Managers or supervisors who are rather reluctant to change behavior or who are not effectively conveyed and trained to avail their subordinates opportunities for applying the newly learned skills and allow for their application at appropriate times can impair transference of learning. Since it can be challenging for an individual to approach problems with a newly learned perspective and attitude, support and encouragement for the new behavior should be fostered and coached from time to time within teams by the supervisors and managers to ensure sustainable behavioral change.


💡 Reduce/Remove Bottlenecks:

Sustaining the desired behavioral change can be facilitated by concentrating on reducing frictions, removing obstacles, and making the desired behavior easier to carry out. The easier you make it for your employees to practice their new behaviors, the faster it can be assimilated into their natural behavior. Therefore, comprehending the behavioral constraints that an individual or a team is facing is a must.

For instance, are the deadlines always too tight to apply new behaviors or restrict creativity, or are there too many defined rules and processes around tasks that is limiting behavioral experimentation or is the manager not too supportive of application of the new behavior by the subordinates and instead focuses on his designed strategy rigidly, or is there a bias towards the gains of the current undesired but practiced behavior etc. Find out the problems that can hinder the sustainability of learned behaviors and work on removing them.

💡 Timely Reinforcements:

After the training while some individuals are able to strengthen the desired behavior, some may become complacent and forgetful to keep applying learnings so that it becomes natural. As such, timely reinforcements in the form of microlearning sessions or even assessments can help to sustain the behavior.


Difficulty in ‘Needs Assessment’:

Need assessment for behavioral skills is challenging because it is difficult for the managers or supervisors to observe and identify them. Moreover employees may not be vocal and straightforward to convey a need for such training. Specific assessments that must be administered to identify the lack of them in an individual is expensive and time-consuming. However, creating an environment of a supportive learning culture where employees are forthcoming to convey their needs for behavioral skill training can help with this.

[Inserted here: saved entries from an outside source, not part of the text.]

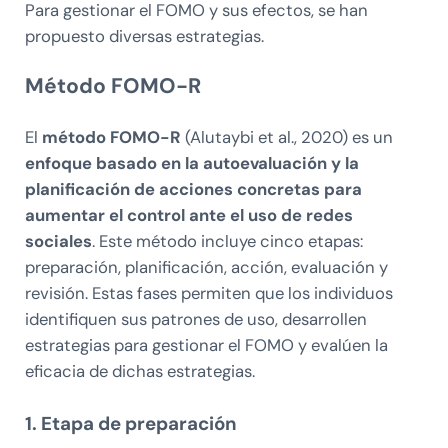
Para gestionar el FOMO y sus efectos, se han
propuesto diversas estrategias.
Método FOMO-R
El
método FOMO-R
(Alutaybi et al., 2020) es un
enfoque basado en la autoevaluación y la
planificación de acciones concretas para
aumentar el control ante el uso de redes
sociales
. Este método incluye cinco etapas:
preparación, planificación, acción, evaluación y
revisión. Estas fases permiten que los individuos
identifiquen sus patrones de uso, desarrollen
estrategias para gestionar el FOMO y evalúen la
eficacia de dichas estrategias.
1. Etapa de preparación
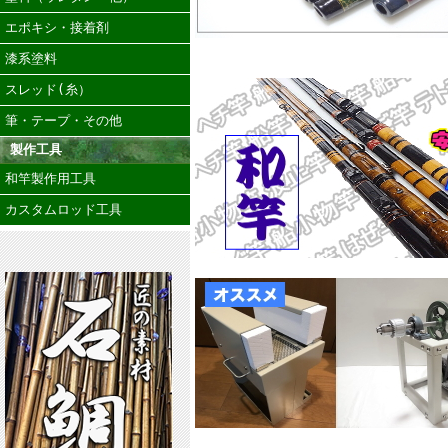
エポキシ・接着剤
漆系塗料
スレッド(糸）
筆・テープ・その他
製作工具
和竿製作用工具
カスタムロッド工具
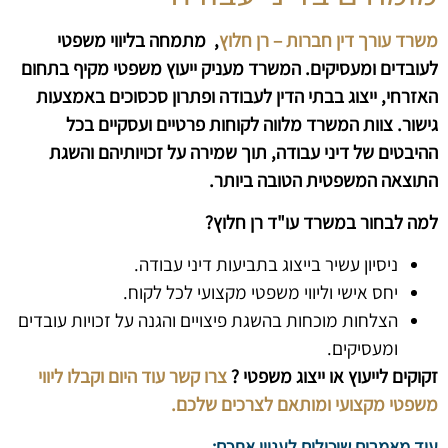
משרד עורך דין חברות – רן חלוץ
, מתמחה בליווי משפטי
לעובדים ומעסיקים. המשרד מעניק ייעוץ משפטי מקיף בתחום
האזרחי, ייצוג בבתי הדין לעבודה ופתרון סכסוכים באמצעות
גישור. צוות המשרד מלווה לקוחות פרטיים ועסקיים בכל
ההיבטים של דיני עבודה, תוך שמירה על זכויותיהם והשגת
התוצאה המשפטית הטובה ביותר.
למה לבחור במשרד עו"ד רן חלוץ?
ניסיון עשיר בייצוג בתביעות דיני עבודה.
יחס אישי וליווי משפטי מקצועי לכל לקוח.
הצלחות מוכחות בהשגת פיצויים והגנה על זכויות עובדים
ומעסיקים.
זקוקים לייעוץ או ייצוג משפטי ?
צרו קשר עוד היום וקבלו ליווי
משפטי מקצועי ומותאם לצרכים שלכם.
עוד מאמרים שיכולים לעניין אתכם:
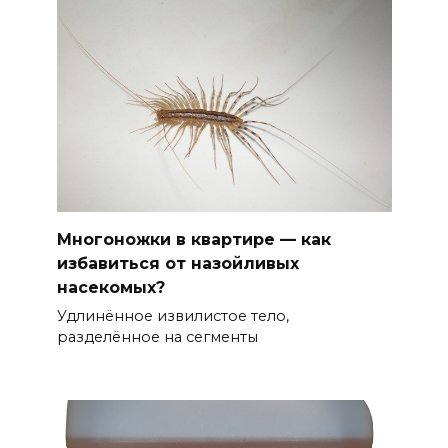
Многоножки в квартире — как
избавиться от назойливых
насекомых?
Удлинённое извилистое тело,
разделённое на сегменты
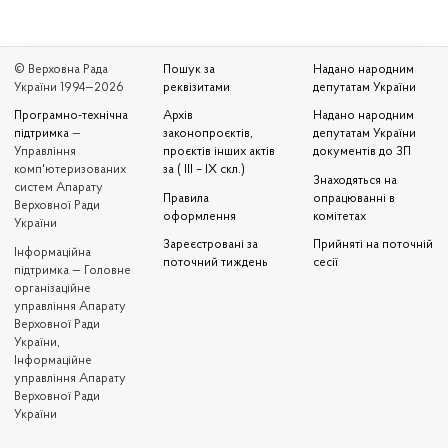
© Верховна Рада
Пошук за
Надано народним
України 1994—2026
реквізитами
депутатам України
Програмно-технічна
Архів
Надано народним
підтримка
—
законопроєктів,
депутатам України
Управління
проєктів інших актів
документів до ЗП
комп'ютеризованих
за ( III – IX скл.)
Знаходяться на
систем Апарату
Правила
опрацюванні в
Верховної Ради
оформлення
комітетах
України
Зареєстровані за
Прийняті на поточній
Iнформаційна
поточний тиждень
сесії
підтримка — Головне
організаційне
управління Апарату
Верховної Ради
України,
Інформаційне
управління Апарату
Верховної Ради
України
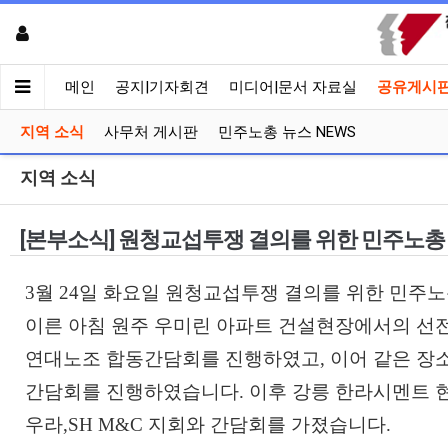
메인
공지|기자회견
미디어|문서 자료실
공유게시
지역 소식
사무처 게시판
민주노총 뉴스 NEWS
지역 소식
[본부소식] 원청교섭투쟁 결의를 위한 민주노
3월 24일 화요일 원청교섭투쟁 결의를 위한 민주
이른 아침 원주 우미린 아파트 건설현장에서의 선
연대노조 합동간담회를 진행하였고, 이어 같은 장
간담회를 진행하였습니다. 이후 강릉 한라시멘트 
우라,SH M&C 지회와 간담회를 가졌습니다.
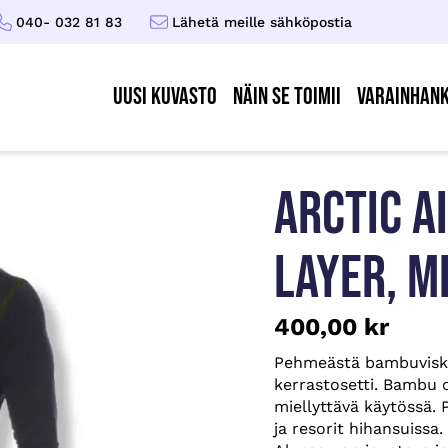
040- 032 81 83
Lähetä meille sähköpostia
UUSI KUVASTO
Näin se toimii
Varainhank
ARCTIC A
LAYER, M
400,00
kr
Pehmeästä bambuvisko
kerrastosetti. Bambu o
miellyttävä käytössä.
ja resorit hihansuissa.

💡 Analysis of Need at Project/Organizational Level:

Identifying which skills are important for a specific project or department or your organization instead of individual employee-based need assessments helps especially when you have budget constraints. Conduct training sessions for these skills often at appropriate times and encourage your employees to attend the training programs.


Conclusion:

While there are many challenges to conducting behavioral training effectively, continuous efforts should be made towards addressing them. It is important to acknowledge that these skills play a huge role in improving both individual and organizational performance and though its impact on the bottom line cannot be easily and exactly quantified, it is surely and significantly present there. It's also crucial to realize that no program for behavioral training and development is effective until the objectives and benefits are clearly communicated, the results are accurately analyzed, and the leadership supports and encourages attendance across the organization. Therefore, having a systematic approach to measurement and assessment, and a supportive learning culture in the organization is essential for achieving consistent success with such initiatives!